Now that anime has been a prominent sub-culture in America for roughly 15 years, and select representations of anime, including Studio Ghibli movies and Pocket Monster, have become accepted into mainstream American popular culture via homage on The Simpsons, distribution by Disney, and receipt of multiple Academy Awards, American culture has become familiar and comfortable enough with the concept of anime to begin recognizing its fringe elements.An entire generation of American citizens has now reached adolescence having never known of a time when anime wasn’t widely available on American commercial home video. So now that anime itself is no longer some weird, incomprehensible, foreign import but rather a fringe, alternative art form that mainstream Americans acknowledge, American culture is beginning to now acknowledge the existence of fringe aspects of anime.

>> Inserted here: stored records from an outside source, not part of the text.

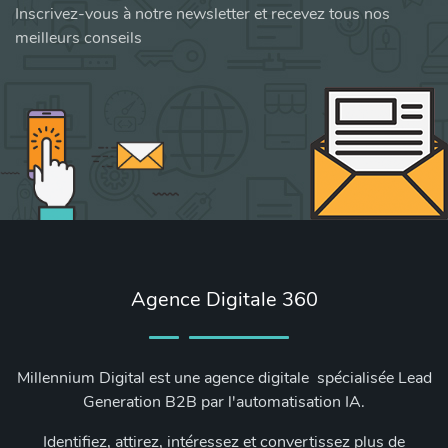
Inscrivez-vous à notre newsletter et recevez tous nos
meilleurs conseils
Agence Digitale 360
Millennium Digital est une agence digitale spécialisée Lead
Generation B2B par l'automatisation IA.
Identifiez, attirez, intéressez et convertissez plus de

The most obvious and sure sign that American popular culture is beginning to acknowledge and accept the idea that erotic adult anime isn’t a shocking abomination or a destructive, dangerous negative fringe of anime is the December 9, 2013 episode of The Daily Show making a hentai tentacle joke. John Stewart’s Daily Show is a leading vanguard introducing edgy, alternative, provocative ideas into mainstream American popular culture. In effect, when The Daily Show refers to a fringe concept, that concept is already on the cusp of being widely recognized and accepted as an existing principle by mainstream American culture.

Moetan - 07

A mainstream legitimization of hardcore pornography doesn’t appear to have any relation to the popularization of the concept of erotic anime. The influence of adults-only anime has been increasingly merging into mainstream anime in Japan for years independent from any connection to live-action erotica. If the presence of adult anime references in mainstream anime was a deliberate satirical or critical effort to inject blunt eroticism into moé and galge anime that has sanitized and excluded sexuality, observers could expect that it would actually be moé and galge anime that would receive the most instances of adult reference. But the most obvious specific examples of hentai references appearing in mainstream anime during the past seven or so years have been associated mostly with non-moé and galge genre titles, suggesting that the integration of adult anime influence into mainstream anime is not actually related to or a response to moé or galge anime. In recent years America has not seen a noticeable trend of porno stars transferring into mainstream celebrity status or pornography becoming any more widely embraced by American mainstream culture than it ever has been, so the prominence of hentai references in anime doesn’t seem to be inspired by trends in American pop culture entertainment. The increasing appearance of hentai-style references in mainstream anime – references that have actually been periodically appearing in mainstream anime for the past thirty years – only seem more commonplace now because anime itself is slowly becoming more provocative and graphic. Nudity, panty shots, and bathing scenes have been present in anime since modern anime started, but it wasn’t until Girls Bravo in 2004 that nudity in anime bathing scenes became so graphic and so provocative that such scenes needed to be censored. Especially since 2004 anime has continued to become more explicit, more provocative, and increasingly envelope-pushing, leading to today’s instances of provocative content in mainstream anime such as a nude breast monster in Space Dandy episode 3 and tentacle robot in episode 13, and references to hentai anime appearing in The Daily Show and the line, “What’s hentai? Japanese comic books where the women get penetrated by octopus tentacles,” in the 2013 Vince Vaughn & Owen Wilson comedy film The Internship.